The film Authority & Expectations continues to make the rounds (Joanne's report). Veterans for Peace was prominent in Christopher's report.
I'll mention about the "celebrating Mossadegh" event when it gets to be my turn. John Munson, a guest here tonight, was also at that event at the Peace House. He's involved in planning a fundraising event on September 14 at said Peace House.
This was just a short excerpt from our meeting. The other meetings I'm thinking about include the Oversight Committee meetings and staff meetings. Staff is spread around so we tend to use cyber-stuff and meet in Cyberia.
The role of email in supporting meetings is interesting, also discussion lists. The ability to advance things in parallel is a focus of GST (general systems theory):
With my students I use theater as a good metaphor. You have actors or agents and scripts. You also have many stages, not just one, and characters that go between the stages. This is management theory or it's channeling electrons, depending on how tightly you want to tie it to actual microprocessor controlling.
David's main examples are macroscopic such as "making waffles". You need the waffle maker to be hot and empty before you pour batter in, and you need feedback that people still want more. Several waffle makers might run in parallel, just as many people eat simultaneously and so on.The main line of the thread I'm copying from above is over on Math Forum, where math teachers and others are discussing a recent article in the New York Times. However the branch I'm citing went to Synergeo. That quoted passage is a reference to Dr. DiNucci's report a couple weeks ago.
Mom's report sounds like Linus Pauling's reminding us that humans have irrevocably changed the environment for all future life on Earth thanks to carelessness with radio-toxins.
That's is hardly news in 2013, but is a theme of this year's ceremonies (Disarmament Day, August 6), which are shaping up. Mom was just at a planning meeting at PSR.
I'm not a huge fan of the If I Had a Trillion Dollars campaign, which is hardly a problem as it has lots of trackers and backers already. It encourages the kind of contrary-to-fact thinking associated with Washington, DC.
However, I did enjoy Gavin's project to do "A Periodic Table of the Presidents" which he kick started on KickStart.
Apparently AFSC has already budgeted money for the QVS intern, application due in February. Quaker Voluntary Service is only this summer opening a house in Portland, I don't know where yet.

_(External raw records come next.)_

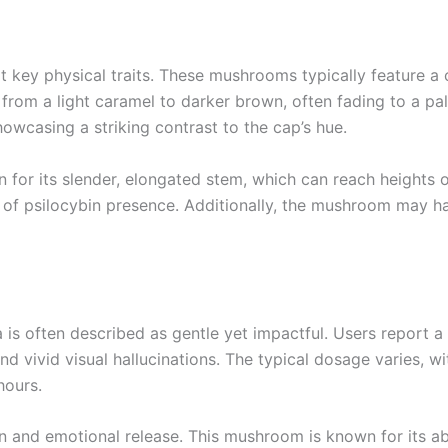
t key physical traits. These mushrooms typically feature a
 from a light caramel to darker brown, often fading to a pa
owcasing a striking contrast to the cap’s hue.
for its slender, elongated stem, which can reach heights o
ign of psilocybin presence. Additionally, the mushroom may h
 often described as gentle yet impactful. Users report a r
 vivid visual hallucinations. The typical dosage varies, w
hours.
and emotional release. This mushroom is known for its abilit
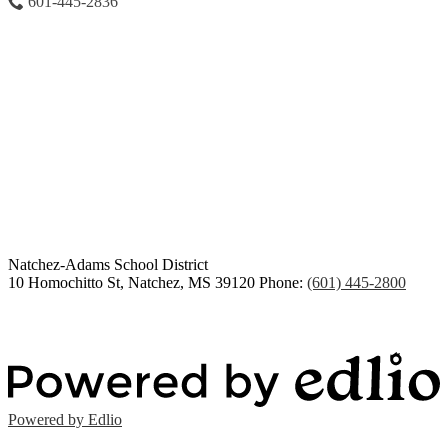
601-445-2836
Congratulations Class of
2026
Natchez-Adams
School District
10 Homochitto St, Natchez, MS 39120
Phone:
(601) 445-2800
Powered by Edlio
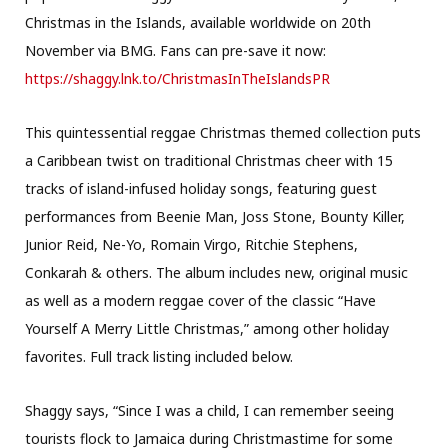
Christmas in the Islands, available worldwide on 20th
November via BMG. Fans can pre-save it now:
https://shaggy.lnk.to/
ChristmasInTheIslandsPR
This quintessential reggae Christmas themed collection puts
a Caribbean twist on traditional Christmas cheer with 15
tracks of island-infused holiday songs, featuring guest
performances from Beenie Man, Joss Stone, Bounty Killer,
Junior Reid, Ne-Yo, Romain Virgo, Ritchie Stephens,
Conkarah & others. The album includes new, original music
as well as a modern reggae cover of the classic “Have
Yourself A Merry Little Christmas,” among other holiday
favorites. Full track listing included below.
Shaggy says, “Since I was a child, I can remember seeing
tourists flock to Jamaica during Christmastime for some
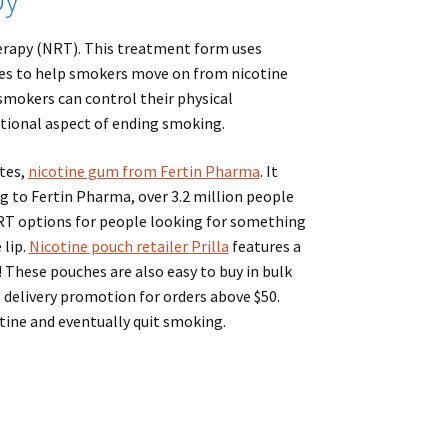
herapy (NRT). This treatment form uses
ches to help smokers move on from nicotine
smokers can control their physical
ional aspect of ending smoking.
tes,
nicotine gum from Fertin Pharma
. It
ing to Fertin Pharma, over 3.2 million people
RT options for people looking for something
 lip.
Nicotine pouch retailer Prilla
features a
 These pouches are also easy to buy in bulk
e delivery promotion for orders above $50.
tine and eventually quit smoking.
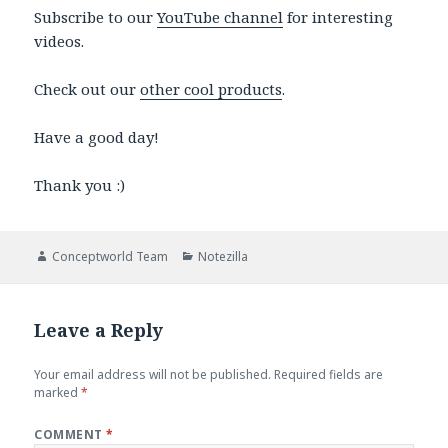
Subscribe to our
YouTube channel
for interesting
videos.
Check out our
other cool products
.
Have a good day!
Thank you :)
Author
Categories
Conceptworld Team
Notezilla
Leave a Reply
Your email address will not be published.
Required fields are
marked
*
COMMENT
*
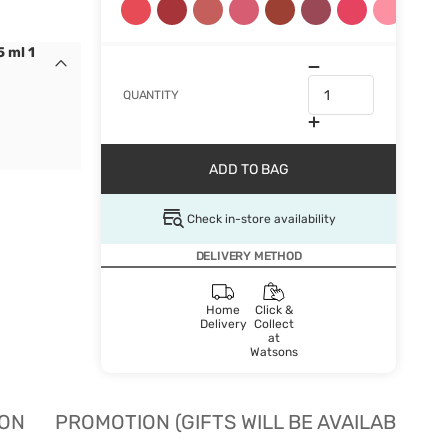
 ml 1
QUANTITY
ADD TO BAG
Check in-store availability
DELIVERY METHOD
Home
Click &
Delivery
Collect
at
Watsons
ION
PROMOTION (GIFTS WILL BE AVAILABLE W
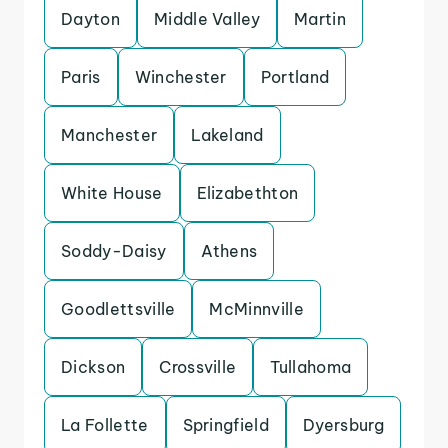
Dayton
Middle Valley
Martin
Paris
Winchester
Portland
Manchester
Lakeland
White House
Elizabethton
Soddy-Daisy
Athens
Goodlettsville
McMinnville
Dickson
Crossville
Tullahoma
La Follette
Springfield
Dyersburg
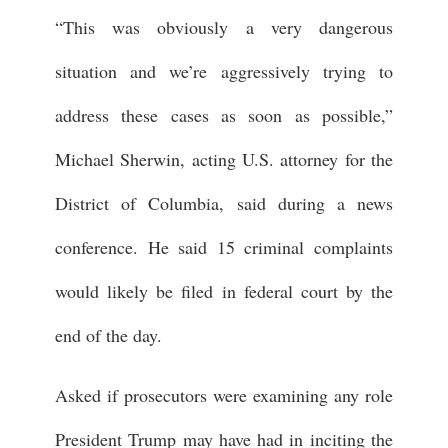
“This was obviously a very dangerous
situation and we’re aggressively trying to
address these cases as soon as possible,”
Michael Sherwin, acting U.S. attorney for the
District of Columbia, said during a news
conference. He said 15 criminal complaints
would likely be filed in federal court by the
end of the day.
Asked if prosecutors were examining any role
President Trump may have had in inciting the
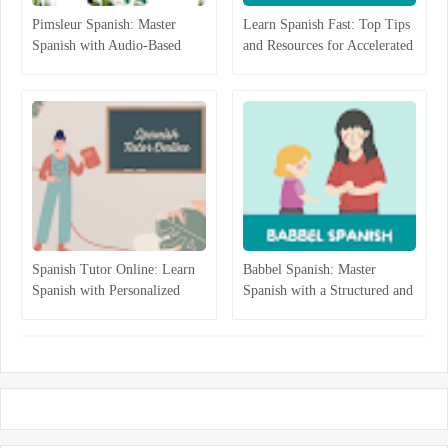
Pimsleur Spanish: Master
Learn Spanish Fast: Top Tips
Spanish with Audio-Based
and Resources for Accelerated
Language Lessons
Learning
Spanish Tutor Online: Learn
Babbel Spanish: Master
Spanish with Personalized
Spanish with a Structured and
One-on-One Lessons
Interactive Program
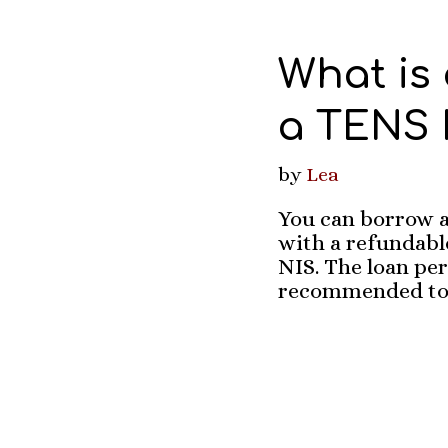
What is
a TENS M
by
Lea
You can borrow a
with a refundable
NIS. The loan per
recommended to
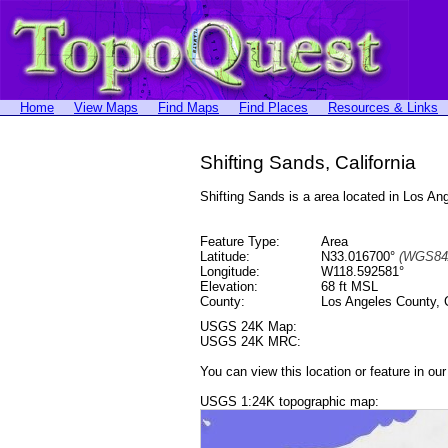
Home
View Maps
Find Maps
Find Places
Resources & Links
Shifting Sands, California
Shifting Sands is a area located in Los 
Feature Type:
Area
Latitude:
N33.016700°
(WGS84
Longitude:
W118.592581°
Elevation:
68 ft MSL
County:
Los Angeles County, C
USGS 24K Map:
USGS 24K MRC:
You can view this location or feature in ou
USGS 1:24K topographic map:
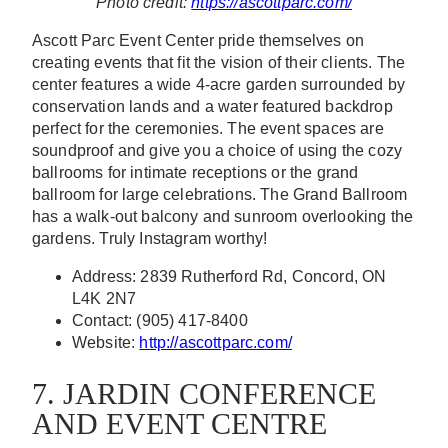
Photo credit:
https://ascottparc.com/
Ascott Parc Event Center pride themselves on
creating events that fit the vision of their clients. The
center features a wide 4-acre garden surrounded by
conservation lands and a water featured backdrop
perfect for the ceremonies. The event spaces are
soundproof and give you a choice of using the cozy
ballrooms for intimate receptions or the grand
ballroom for large celebrations. The Grand Ballroom
has a walk-out balcony and sunroom overlooking the
gardens. Truly Instagram worthy!
Address: 2839 Rutherford Rd, Concord, ON
L4K 2N7
Contact: (905) 417-8400
Website:
http://ascottparc.com/
7. JARDIN CONFERENCE
AND EVENT CENTRE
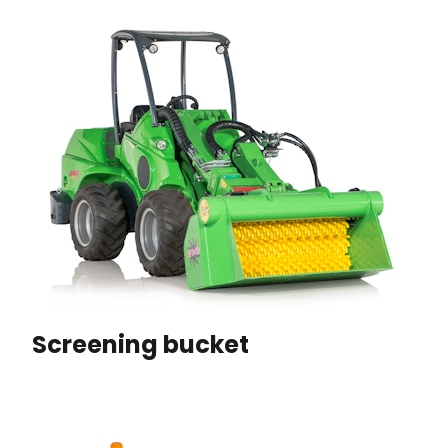
Screening bucket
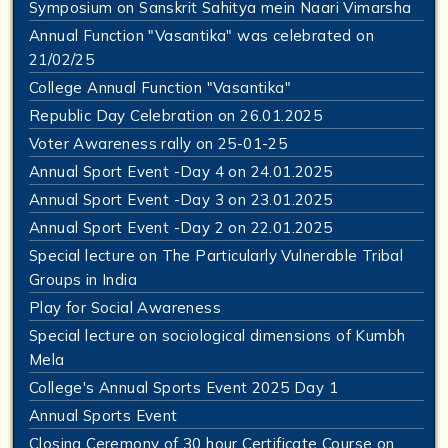
Symposium on Sanskrit Sahitya mein Naari Vimarsha
Annual Function "Vasantika" was celebrated on
21/02/25
College Annual Function "Vasantika"
Republic Day Celebration on 26.01.2025
Voter Awareness rally on 25-01-25
Annual Sport Event -Day 4 on 24.01.2025
Annual Sport Event -Day 3 on 23.01.2025
Annual Sport Event -Day 2 on 22.01.2025
Special lecture on The Particularly Vulnerable Tribal
Groups in India
Play for Social Awareness
Special lecture on sociological dimensions of Kumbh
Mela
College's Annual Sports Event 2025 Day 1
Annual Sports Event
Closing Ceremony of 30 hour Certificate Course on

I've modeled the Blue House as somewhat similar in design: a platform for engagement in both planning and carrying out vital operations. Several of us reported on The Door Project. I left the check from Multnomah Meeting / Junior Friends program for our door.
I forgot to mention in my report about Lindsey continuing to run a Food Not Bombs serving, in support of the vigil at City Hall, and making use of the kitchen at Right to Dream Too.
Having some loose criteria about casting is a good idea, but a strong director often has a deeper knowledge of her or his actors / agents / objects than merely broad brush stroke ideas. The devil is in the details, but in this context that "devil" is an angel (in terms of providing leverage).
Organizations with lots of actors but few directors or casting advisers (the job of HR) experience different kinds of failure.
Effective activists learn how to work in parallel and asynchronously. The action does not necessarily stop or bottle-neck just because one's focus has shifted elsewhere. This focus on concurrency is important, and hypertext is one of the ways to acclimatize to concurrent organizing.